There’s a lot of overlaps between the kinds of dynamics I’m describing and those I see in families where someone is struggling with dangerously disordered eating. There’s both the issue at hand, and the challenge of the massive stress it causes in key relationships. Caring about someone who is a trauma survivor can be challenging. Sharing a space with someone who keeps trashing it can be a source of intense distress! The conflict of needs is not just within the person, but within groups of families, friends, housemates, and neighbours. In severe forms, this can be a health hazard. People can get sick from improperly stored food, or where fridge or freezer doors are left open, moulds can trigger allergies and respiratory issues, and the psychological impact of living in a permanent tip can be huge. It may not be possible to have friends to visit. It can be a huge struggle to maintain your own life and routines when there are not only no clean dishes, but even the dirty ones haven’t been put back in the kitchen and you have to go looking for them every morning if you want breakfast. Mail gets lost. Important things are left in the rain. Broken glasses are trodden on at night in bare feet because no one cleaned them up. The back yard is a mass of dog shit, broken toys, and flies. Undesexed pets spawn litters that are sickly and difficult to home. For some people, the shame is catching, and living with a parent, sibling, or housemate who generates this kind of chaos can make people feel very ashamed. A sense of misery and hopelessness descends. It’s a difficult environment to take good care of yourself in, to feel a sense of dignity and self respect in, even to think clearly in. With all of this comes a sense of being held hostage to someone else’s demons. Efforts to fix everything don’t last or are rejected. Cycles of feeling sorry for them, of ignoring it all, of being really angry with them, cleaning it all up, and numb depression never seem to resolve, except with explosive ruptures where households disband. The underlying shame is re-enforced and there’s no way out.

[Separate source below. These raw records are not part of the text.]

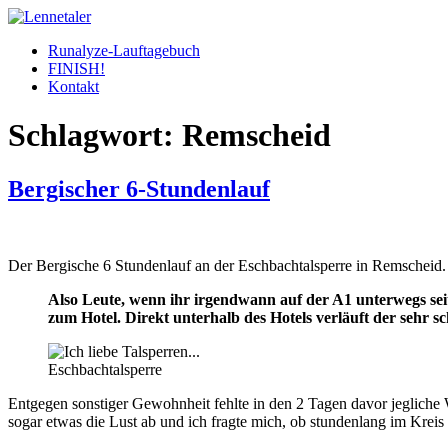
Skip
to
Runalyze-Lauftagebuch
content
FINISH!
Kontakt
Schlagwort:
Remscheid
Bergischer 6-Stundenlauf
Der Bergische 6 Stundenlauf an der Eschbachtalsperre in Remscheid. Di
Also Leute, wenn ihr irgendwann auf der A1 unterwegs seit 
zum Hotel. Direkt unterhalb des Hotels verläuft der sehr
Eschbachtalsperre
Entgegen sonstiger Gewohnheit fehlte in den 2 Tagen davor jegliche 
sogar etwas die Lust ab und ich fragte mich, ob stundenlang im Kreis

If you are someone who struggles with chaos, take heart! You don’t have to be caught forever in a spiral of shame and rejection. You may be able to find ways to resolve the needs and learn the skills needed to keep a home ticking over, or you may remain messy and chaotic, but either way you can manage this. The very first thing people often need is a way to be able to think about this without hating themselves. You’re not just a horrible person. It’s not that you don’t try hard enough. I know that you have huge blocks in your head that make this incredibly difficult to even think about, much less act on. It’s not your fault.

If you are living with someone like this, also take heart. You can break out of the cycle and find ways not to be drowned by it all. You don’t have to be caught between feeling sympathy for them (and putting up with it), or hating or leaving them. You are allowed to love someone who is flawed and has been wounded, and struggles with chaos as an adult. You’re also allowed to insist on your right to feel safe and not at risk of harm in your home.

Being able to accept that this is an issue can be a radically different approach when everything you’ve always tried has been either fix it/live with it. This approach is about reducing shame and trying to untangle all the different valid needs that people have. Shame often intensifies the stress that drives this behaviour, creating a loop that drives everyone insane.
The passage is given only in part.